═════ Material shown ═════

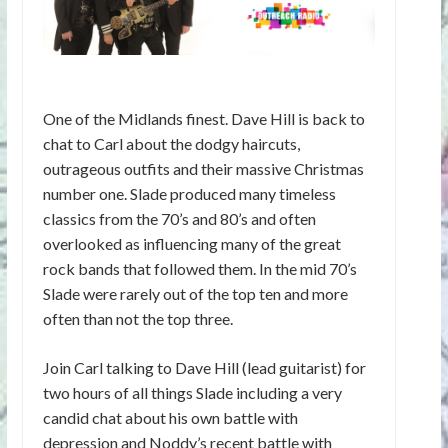
One of the Midlands finest. Dave Hill is back to
chat to Carl about the dodgy haircuts,
outrageous outfits and their massive Christmas
number one. Slade produced many timeless
classics from the 70’s and 80’s and often
overlooked as influencing many of the great
rock bands that followed them. In the mid 70’s
Slade were rarely out of the top ten and more
often than not the top three.
Join Carl talking to Dave Hill (lead guitarist) for
two hours of all things Slade including a very
candid chat about his own battle with
depression and Noddy’s recent battle with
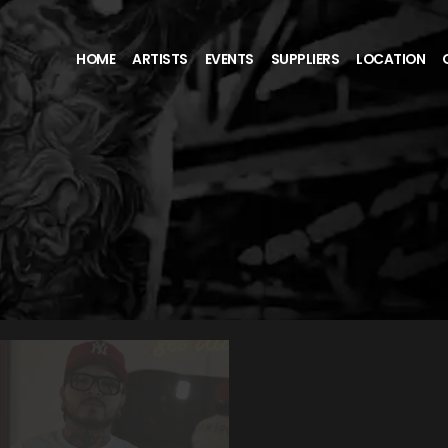
HOME
ARTISTS
EVENTS
SUPPLIERS
LOCATION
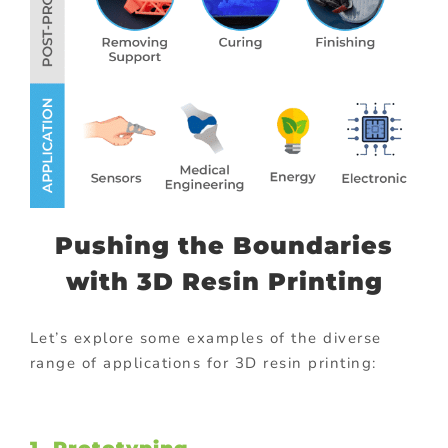
Pushing the Boundaries
with 3D Resin Printing
Let’s explore some examples of the diverse
range of applications for 3D resin printing:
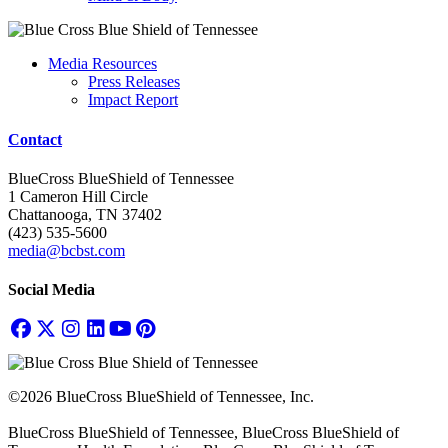
Media Resources
Press Releases
Impact Report
Contact
BlueCross BlueShield of Tennessee
1 Cameron Hill Circle
Chattanooga, TN 37402
(423) 535-5600
media@bcbst.com
Social Media
©2026 BlueCross BlueShield of Tennessee, Inc.
BlueCross BlueShield of Tennessee, BlueCross BlueShield of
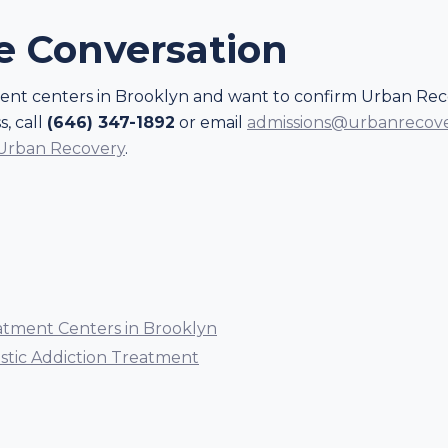
he Conversation
ment centers in Brooklyn and want to confirm Urban Reco
, call
(646) 347-1892
or email
admissions@urbanrecov
 Urban Recovery
.
atment Centers in Brooklyn
istic Addiction Treatment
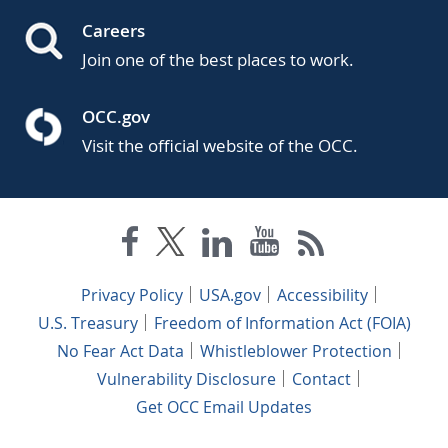
Careers
Join one of the best places to work.
OCC.gov
Visit the official website of the OCC.
Privacy Policy
USA.gov
Accessibility
U.S. Treasury
Freedom of Information Act (FOIA)
No Fear Act Data
Whistleblower Protection
Vulnerability Disclosure
Contact
Get OCC Email Updates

═════

Pictures are to be excluded; the records themselves are to be reproduced exactly.

One of the Midlands finest. Dave Hill is back to
chat to Carl about the dodgy haircuts,
outrageous outfits and their massive Christmas
number one. Slade produced many timeless
classics from the 70’s and 80’s and often
overlooked as influencing many of the great
rock bands that followed them. In the mid 70’s
Slade were rarely out of the top ten and more
often than not the top three.
Join Carl talking to Dave Hill (lead guitarist) for
two hours of all things Slade including a very
candid chat about his own battle with
depression and Noddy’s recent battle with
HOME
ARTISTS
EVENTS
SUPPLIERS
LOCATION
Pushing the Boundaries
with 3D Resin Printing
Let’s explore some examples of the diverse
range of applications for 3D resin printing:
Media Resources
Press Releases
Impact Report
Contact
BlueCross BlueShield of Tennessee
1 Cameron Hill Circle
Chattanooga, TN 37402
(423) 535-5600
media@bcbst.com
Social Media
©2026 BlueCross BlueShield of Tennessee, Inc.
BlueCross BlueShield of Tennessee, BlueCross BlueShield of
he Conversation
ment centers in Brooklyn and want to confirm Urban Reco
, call
(646) 347-1892
or email
admissions@urbanrecov
 Urban Recovery
.
atment Centers in Brooklyn
istic Addiction Treatment
Careers
Join one of the best places to work.
OCC.gov
Visit the official website of the OCC.
Privacy Policy
USA.gov
Accessibility
U.S. Treasury
Freedom of Information Act (FOIA)
No Fear Act Data
Whistleblower Protection
Vulnerability Disclosure
Contact
Get OCC Email Updates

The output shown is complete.